Breakfast club runs from 7.30am to 8.30am in an activities room, with simple food and calm activities such as colouring, puzzles, small-world play and reading. After-school provision is described as run by an external provider employed by the church, so you should ask directly about days, timings, and cost.
Practicalities for a village-centre location are addressed through a parking-permit arrangement that allows free parking in the nearby Lyndhurst NFDC car park at drop-off and pick-up times, subject to the school’s permit scheme.
Outdoor space is a clear asset. The school describes multiple outdoor areas and a large playing field behind the school that is used for learning and play, which is valuable for a 4 to 7 setting where attention and regulation often improve after movement and fresh air.
Oversubscription is real. With 34 applications for 23 offers in the latest available admissions data, some families will be disappointed. Have a realistic Plan B and understand how your address and criteria affect priority.
Faith criteria can matter at the margins. The policy includes a denominational criterion that requires evidence for those applying on denominational grounds. If this may apply to you, read the policy early and confirm what documentation is needed, and by when.
Infant-only structure means a second admissions decision at age 7. Families need to plan for Year 3 transfer, including deadlines and how junior school choices fit with work, transport, and siblings.
Assessment consistency is an improvement area. Formal evidence highlights that checks on understanding do not always pick up misunderstandings quickly enough. Ask what has changed since the inspection, especially around in-lesson assessment and follow-up support.
This is a small, community-rooted infant school with a clear Christian ethos and a strong personal development story. The most recent inspection picture is broadly positive, with Good judgements across core areas and an Outstanding grade for personal development, plus a curriculum that keeps early reading at its centre.
It suits families who want a village-based Church of England infant school where routines, behaviour expectations and enrichment experiences are taken seriously, and where a smaller roll can translate into children being known well.
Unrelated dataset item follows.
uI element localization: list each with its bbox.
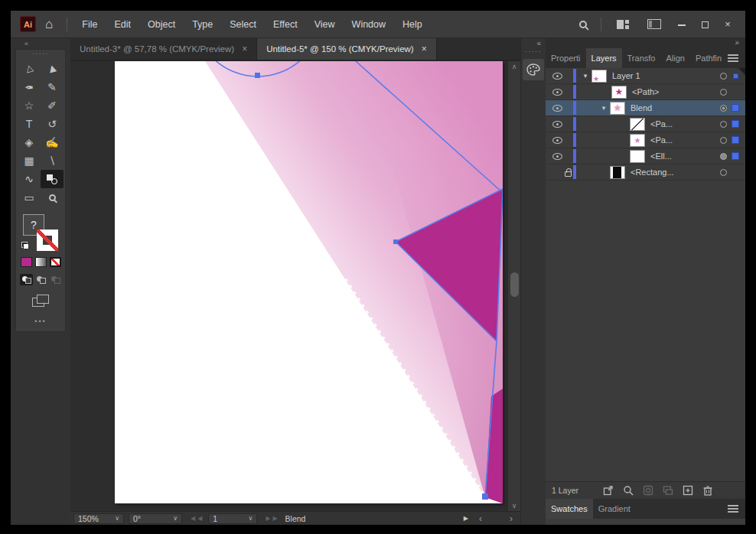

The main challenge is admission in an oversubscribed year, and families should also plan early for the Year 3 move to junior provision.
The most recent Ofsted inspection (February 2025) graded quality of education, behaviour and attitudes, leadership and management, and early years provision as Good, with personal development graded Outstanding. That combination suggests a well-run infant school with particular strength in the wider development of pupils.
Applications are made through Hampshire’s coordinated process. The published admissions policy for this school states that on-time applications close at midnight on 15 January 2026, with offers issued on 16 April 2026.
It can. The oversubscription criteria include a denominational criterion for applicants requesting admission on denominational grounds who provide evidence, alongside catchment, sibling, and other priorities. The details are set out in the admissions policy and are worth checking early if you are relying on this route.
The school day information lists doors opening at 8.30am and the day ending at 3.15pm, with breakfast club running from 7.30am to 8.30am. After-school provision is described as run by an external provider employed by the church, so families should confirm availability and timings directly with the school.
Evidence points to a broad enrichment offer, including balance-ability for all pupils, curriculum-linked visits such as the Titanic museum visit, and age-appropriate experiences in Reception such as “creepy creatures” sessions. The aim is to build confidence, vocabulary, and curiosity while pupils are still very young.